(Page images and extracted text)
_____

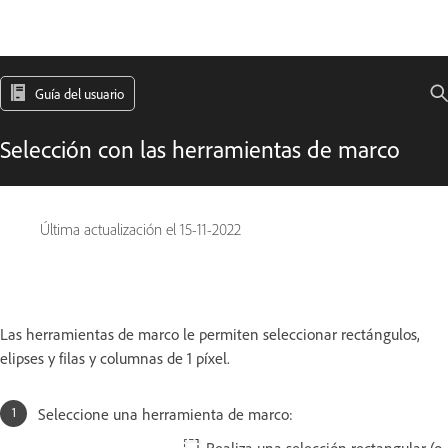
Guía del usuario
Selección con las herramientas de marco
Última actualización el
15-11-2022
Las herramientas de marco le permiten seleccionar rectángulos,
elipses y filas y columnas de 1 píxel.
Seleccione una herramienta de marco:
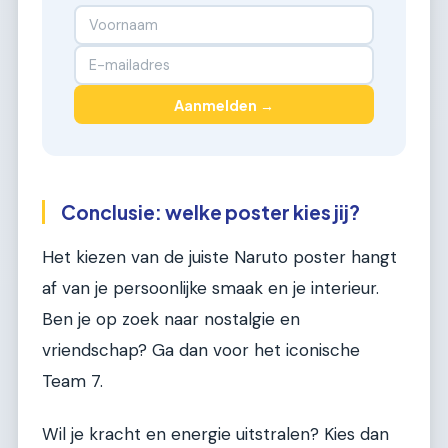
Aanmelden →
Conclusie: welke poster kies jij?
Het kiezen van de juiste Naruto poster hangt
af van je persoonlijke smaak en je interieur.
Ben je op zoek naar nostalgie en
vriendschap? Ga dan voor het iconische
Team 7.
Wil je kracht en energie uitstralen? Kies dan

_____

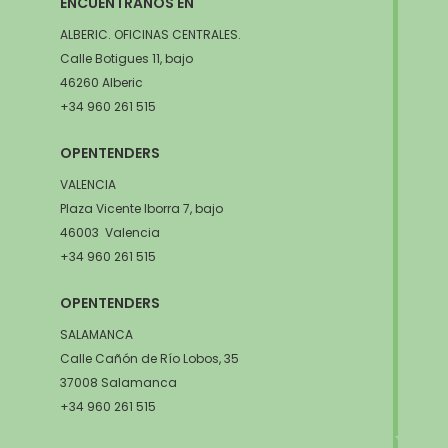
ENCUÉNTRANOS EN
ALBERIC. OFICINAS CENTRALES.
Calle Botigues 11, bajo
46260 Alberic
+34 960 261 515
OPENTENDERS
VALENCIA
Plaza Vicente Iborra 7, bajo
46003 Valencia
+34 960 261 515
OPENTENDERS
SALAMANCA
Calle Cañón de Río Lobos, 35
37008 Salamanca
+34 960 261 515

_____

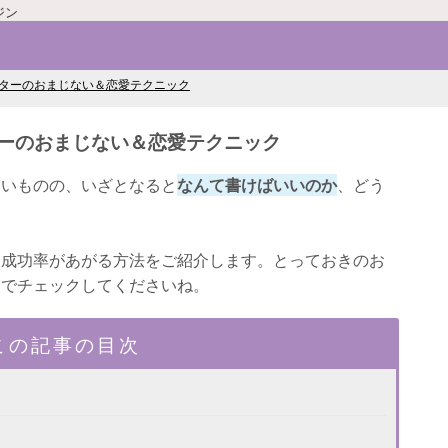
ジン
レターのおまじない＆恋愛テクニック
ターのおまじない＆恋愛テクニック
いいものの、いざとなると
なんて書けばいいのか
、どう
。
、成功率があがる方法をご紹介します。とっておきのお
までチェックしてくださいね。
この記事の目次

_____

▸ **THE TASK**
Above are some records. Reproduce the lines from the one with "Guía del usuario" down to the one with "Wil je kracht en energie uitstralen? Kies dan", keeping both, and leave every picture out.

▸ **RESULT**
Guía del usuario
Selección con las herramientas de marco
Última actualización el
15-11-2022
Las herramientas de marco le permiten seleccionar rectángulos,
elipses y filas y columnas de 1 píxel.
Seleccione una herramienta de marco:
Aanmelden →
Conclusie: welke poster kies jij?
Het kiezen van de juiste Naruto poster hangt
af van je persoonlijke smaak en je interieur.
Ben je op zoek naar nostalgie en
vriendschap? Ga dan voor het iconische
Team 7.
Wil je kracht en energie uitstralen? Kies dan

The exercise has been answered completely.